● Activity: Which of the lines in the data below contain the string "проверкой"? Copy each of them.

● Records for the task:

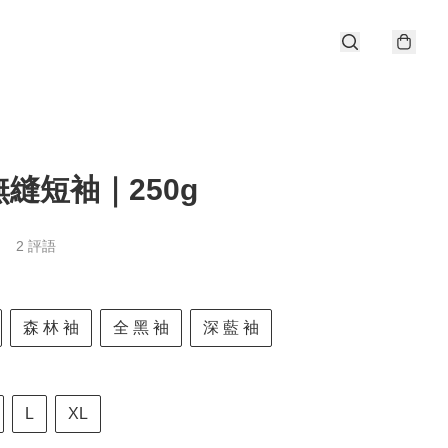
縫短袖｜250g
2 評語
森 林 袖
全 黑 袖
深 藍 袖
L
XL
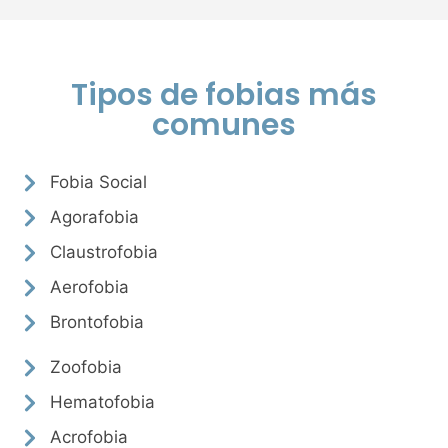
Tipos de fobias más
comunes
Fobia Social
Agorafobia
Claustrofobia
Aerofobia
Brontofobia
Zoofobia
Hematofobia
Acrofobia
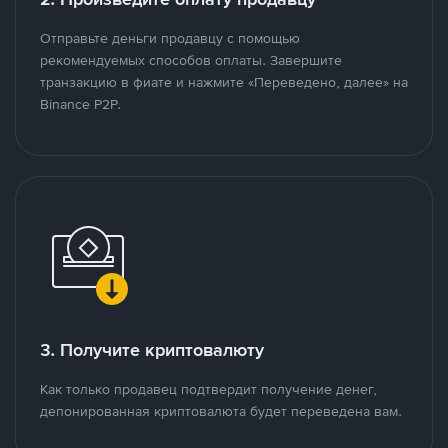
Отправьте деньги продавцу с помощью
рекомендуемых способов оплаты. Завершите
транзакцию в фиате и нажмите «Переведено, далее» на
Binance P2P.
3. Получите криптовалюту
Как только продавец подтвердит получение денег,
депонированная криптовалюта будет переведена вам.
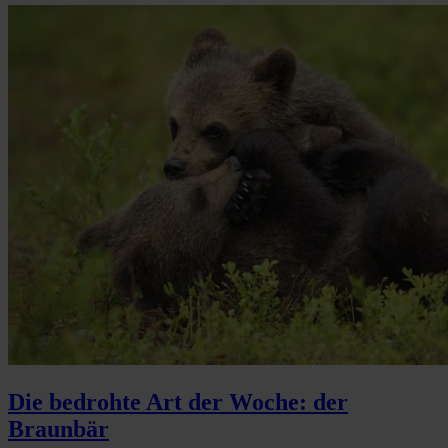
Die bedrohte Art der Woche: der
Braunbär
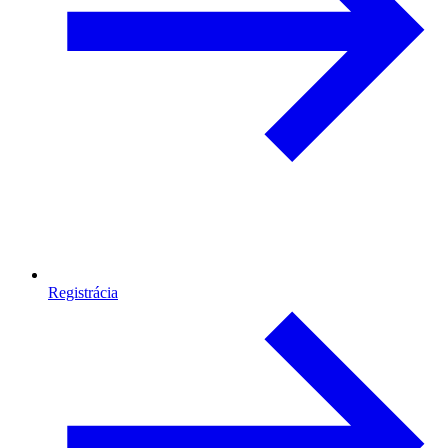
Registrácia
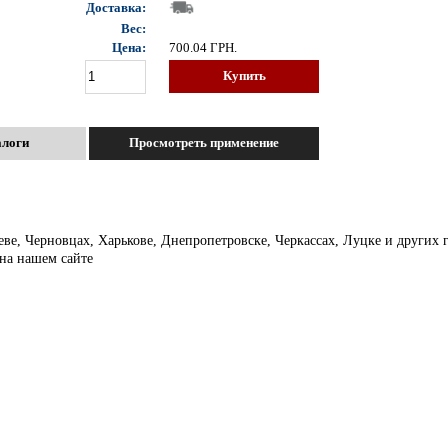
Доставка:
Вес:
Цена:
700.04
ГРН.
Купить
алоги
Просмотреть применение
еве, Черновцах, Харькове, Днепропетровске, Черкассах, Луцке и других
 на нашем сайте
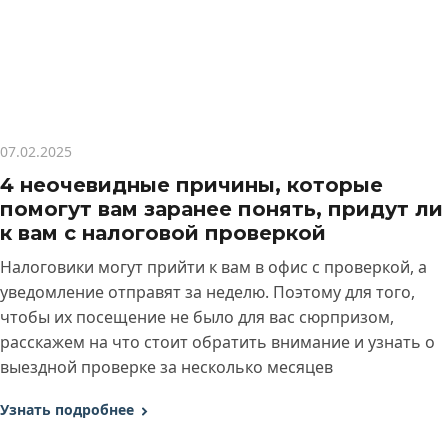
07.02.2025
4 неочевидные причины, которые
помогут вам заранее понять, придут ли
к вам с налоговой проверкой
Налоговики могут прийти к вам в офис с проверкой, а
уведомление отправят за неделю. Поэтому для того,
чтобы их посещение не было для вас сюрпризом,
расскажем на что стоит обратить внимание и узнать о
выездной проверке за несколько месяцев
Узнать подробнее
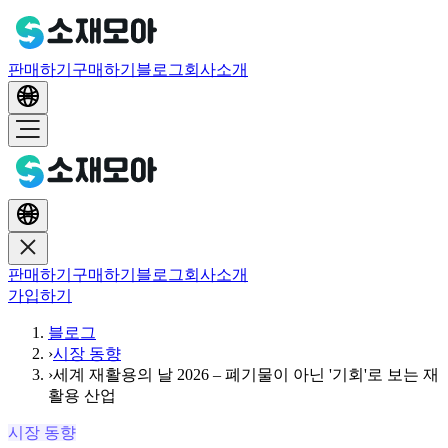
판매하기
구매하기
블로그
회사소개
판매하기
구매하기
블로그
회사소개
가입하기
블로그
›
시장 동향
›
세계 재활용의 날 2026 – 폐기물이 아닌 '기회'로 보는 재
활용 산업
시장 동향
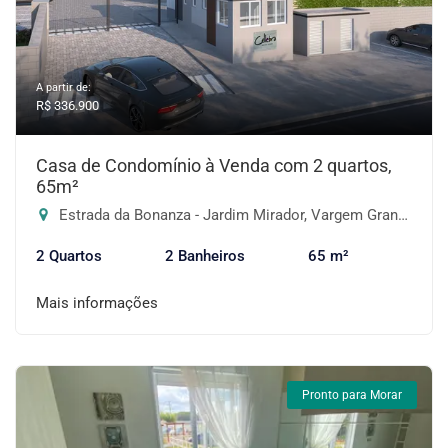
A partir de:
R$ 336.900
Casa de Condomínio à Venda com 2 quartos,
65m²
Estrada da Bonanza - Jardim Mirador, Vargem Grande Paulista-SP
2 Quartos
2 Banheiros
65 m²
Mais informações
Pronto para Morar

● Answer to the problem:
к вам с налоговой проверкой
Налоговики могут прийти к вам в офис с проверкой, а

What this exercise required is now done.